Both tensions are at play in Idaho.

As is the case nationally, Idaho’s “health freedom” movement has long pushed back against being labeled “anti-vaccine.” Idaho lawmakers and advocates have stressed that their goals are bodily autonomy and informed choice.

They do not take a stance on the bodily autonomy principle when it comes to abortion, however. Almost all state legislators who voted for the Idaho Medical Freedom Act also voted to ban abortion, if they were in office at both times.

“Every action has to be evaluated on its individual morality,” not on whether it does the most good for the most people, Manookian said.

But Manookian’s rejection of vaccine mandates goes beyond a libertarian philosophy.

Manookian has said publicly that she thinks vaccines are “poison for profit,” that continuing to let daycares require vaccination would “put our children on the chopping block,” that measles is “positive for the body,” that the virus protects against cancer, and that it can send people “into total remission”—an assertion she made on an Idaho wellness center’s podcast in April.

Manookian told ProPublica she believes infectious diseases have been made “the bogeyman.”

Against those claims, research has shown that having the measles suppresses immunity to other diseases, a phenomenon dubbed “immune amnesia” that can make children who have recovered from measles more susceptible to pneumonia and other bacterial and viral infections. About 20 percent of unvaccinated people who get measles will be hospitalized, and 1 to 3 of every 1,000 children who are infected will die from complications of the disease, according to the CDC.
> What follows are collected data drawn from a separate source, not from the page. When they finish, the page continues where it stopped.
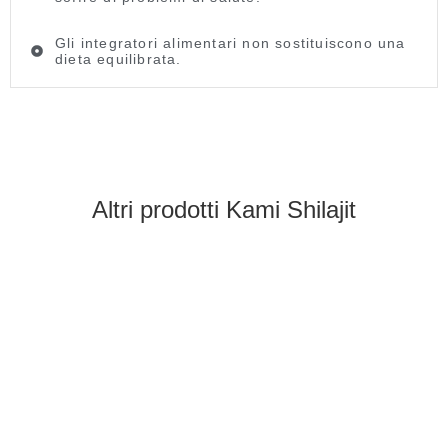
Gli integratori alimentari non sostituiscono una
dieta equilibrata.
Cosa dicono i nostri clienti:
Altri prodotti Kami Shilajit
Set di capsule di resina kami shilajit
Hannah Nagel
Valutazione: 5/5
Posso raccomandare
Notevolmente in forma dopo solo 1 dose. La testa non è p
Mar 30 Set 2025 06:32:45 GMT+0000 (Tempo Universale
Set di capsule di resina kami shilajit
Hans Alfred
Valutazione: 5/5
Il prodotto super restituisce la forza e la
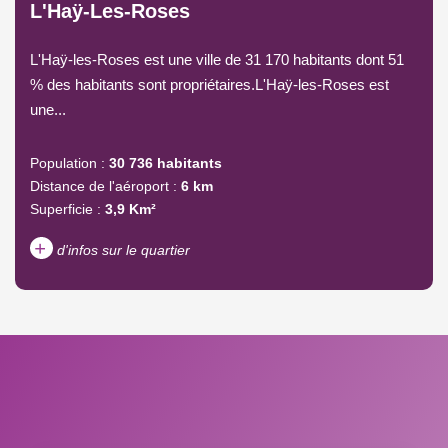
L'Haÿ-Les-Roses
L'Haÿ-les-Roses est une ville de 31 170 habitants dont 51
% des habitants sont propriétaires.L'Haÿ-les-Roses est
une...
Population :
30 736 habitants
Distance de l'aéroport :
6 km
Superficie :
3,9 Km²
+
d'infos sur le quartier
DENSITÉ DE POPULATION
ENFANTS ET ADOLESCENTS
AGE MOYEN
REVENU MENSUEL PAR
MÉNAGE
TAUX DE PROPRIÉTAIRES
TAUX D'HABITATION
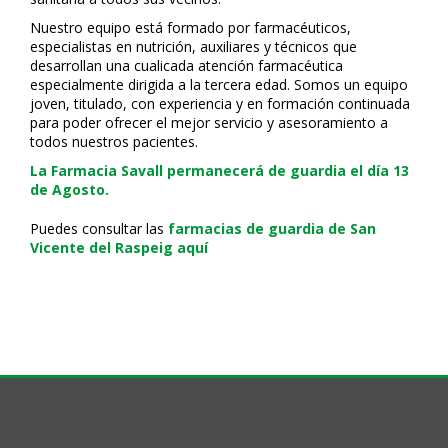
Nuestro equipo está formado por farmacéuticos,
especialistas en nutrición, auxiliares y técnicos que
desarrollan una cualificada atención farmacéutica
especialmente dirigida a la tercera edad. Somos un equipo
joven, titulado, con experiencia y en formación continuada
para poder ofrecer el mejor servicio y asesoramiento a
todos nuestros pacientes.
La Farmacia Savall permanecerá de guardia el día 13
de Agosto.
Puedes consultar las
farmacias de guardia de San
Vicente del Raspeig aquí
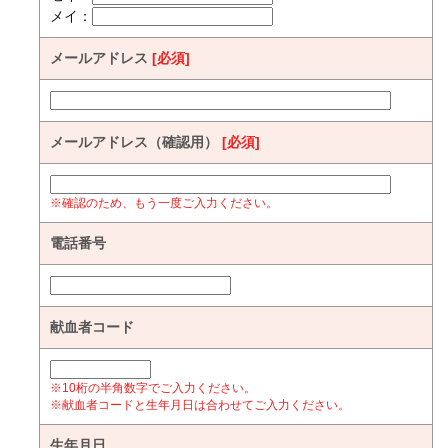
メイ：
メールアドレス
[必須]
メールアドレス（確認用）
[必須]
※確認のため、もう一度ご入力ください。
電話番号
献血者コード
※10桁の半角数字でご入力ください。
※献血者コードと生年月日は合わせてご入力ください。
生年月日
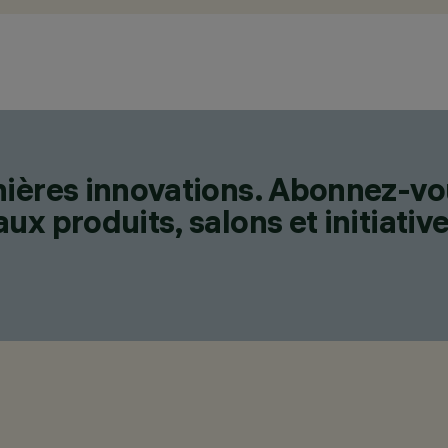
nières innovations. Abonnez-vo
x produits, salons et initiative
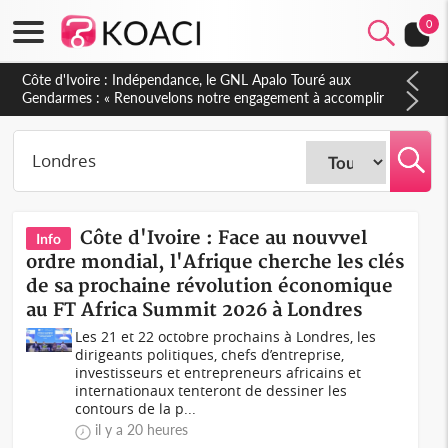
0
Sierra Leone : Un projet de réforme constitutionnelle en
gestation, points clés des amendements, un exclu d'avance
Côte d'Ivoire : Face au nouvvel
Info
ordre mondial, l'Afrique cherche les clés
de sa prochaine révolution économique
au FT Africa Summit 2026 à Londres
Les 21 et 22 octobre prochains à Londres, les
dirigeants politiques, chefs d’entreprise,
investisseurs et entrepreneurs africains et
internationaux tenteront de dessiner les
contours de la p...
il y a 20 heures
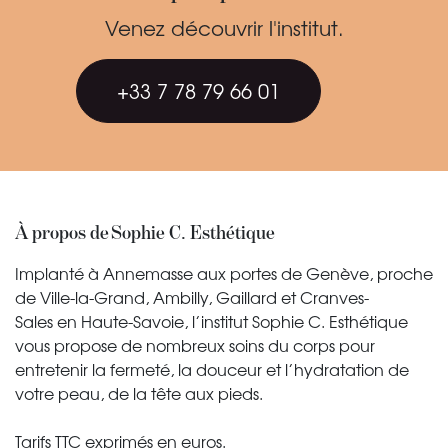
Venez découvrir l'institut.
+33 7 78 79 66 01
À propos de Sophie C. Esthétique
Implanté à Annemasse aux portes de Genève, proche
de Ville-la-Grand, Ambilly, Gaillard et Cranves-
Sales en Haute-Savoie, l’institut Sophie C. Esthétique
vous propose de nombreux soins du corps pour
entretenir la fermeté, la douceur et l’hydratation de
votre peau, de la tête aux pieds.
Tarifs TTC exprimés en euros.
And while researchers have studied using engineered measles viruses in a cancer treatment, those same researchers have written that they were “dismayed to learn” their research has been misconstrued by some who oppose vaccination. They said they “very strongly advise” giving children the measles vaccine, that there “is no evidence that measles infection can protect against cancer,” and that measles is “a dangerous pathogen, not suitable for use as a cancer therapy.”

(Manookian said she believes she has evidence for her cancer remission claim but couldn’t readily produce it, adding that she may have been mistaken.)

The measles-mumps-rubella vaccine, meanwhile, is safe and highly effective, according to the American Academy of Pediatrics, the Infectious Diseases Society of America, and the US Centers for Disease Control and Prevention, among others. The CDC says the most common negative reactions are a sore arm, fever, or mild rash. Two doses of the vaccine provide near total protection, according to the CDC.

Manookian said she doesn’t believe the research on vaccines has been adequate.

She will have another chance to spread her views from a prominent platform in November, when she’s scheduled to speak at the Children’s Health Defense 2025 conference in Austin, Texas.

She’ll share the stage with celebrities in the anti-vaccine movement: Del Bigtree, communications director for Kennedy’s past presidential campaign; actor Russell Brand; Kentucky Sen. Rand Paul and Wisconsin Sen. Ron Johnson; and Ladapo, the Florida surgeon general who made headlines for his push to end vaccine mandates in Florida, months after Idaho wrote that concept into law.